Introduction
Important applications related to PRIP Lab research include face recognition, fingerprint identification, document image analysis, 3D object recognition,
robot navigation, and visualization/exploration of 3D data.
PRIP Lab faculty and students investigate the use of machines to recognize a variety of patterns or objects. Methods are developed to sense objects,
to discover which of their features distinguish them from others, and to design algorithms that can be used by a machine to classify or cluster objects.
Since many applications use a sensed image to initially represent the object much PRIP Lab research deals with images. A significant portion of our research
focuses on the development of algorithms to do feature extraction (such as finding the ends of ridges in a fingerprint) and matching (such as matching ridge
endpoints across two fingerprints) and on the organization of data to support efficient matching
Some recent projects include biometric authentication, automatic surveillance and tracking of people in a work area, face modeling, digital watermarking,
medical image segmentation, and analyzing structure of online documents. Description of both current and recent research projects can be found under
research from www.cse.msu.edu
Face Recognition Videos
3d Face
A 3D model of a face can be acquired using a laser scanner. We use this data to generate 2D images of the face under various
poses and lighting conditions to improve recognition.

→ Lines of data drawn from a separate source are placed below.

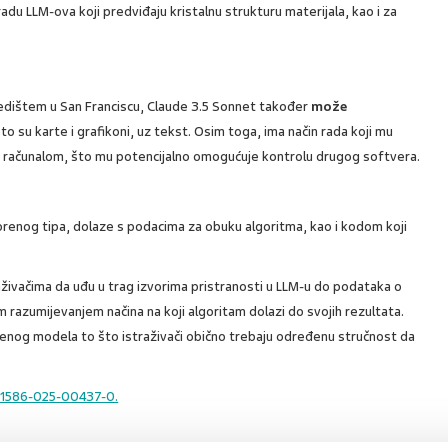
radu LLM-ova koji predviđaju kristalnu strukturu materijala, kao i za
jedištem u San Franciscu, Claude 3.5 Sonnet također
može
to su karte i grafikoni, uz tekst. Osim toga, ima način rada koji mu
m računalom, što mu potencijalno omogućuje kontrolu drugog softvera.
renog tipa, dolaze s podacima za obuku algoritma, kao i kodom koji
živačima da uđu u trag izvorima pristranosti u LLM-u do podataka o
im razumijevanjem načina na koji algoritam dolazi do svojih rezultata.
renog modela to što istraživači obično trebaju određenu stručnost da
d41586-025-00437-0.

It is also used for 3D matching.
Face Expression
Using the 3D data of the face, expressions can be learned and applied to neutral models in order to better match faces with varying expression.
3D Finger
The latest technology for capturing fingerprints is able to acquire the finger in 3D. Typically, when fingerprints are captured, they become
distorted when the finger is pressed against a surface, where other problems with smearing and residue can occur. 3D fingers can be matched with 2D pressed images or with other
3D fingers without such problems.
Fingerprint Alignment
Automatic fingerprint matching is performed by applying image processing algorithms, extracting minutiae, finding the correspondences between a stored
finger and the input finger, and finally computing a score based on how well the minutiae match.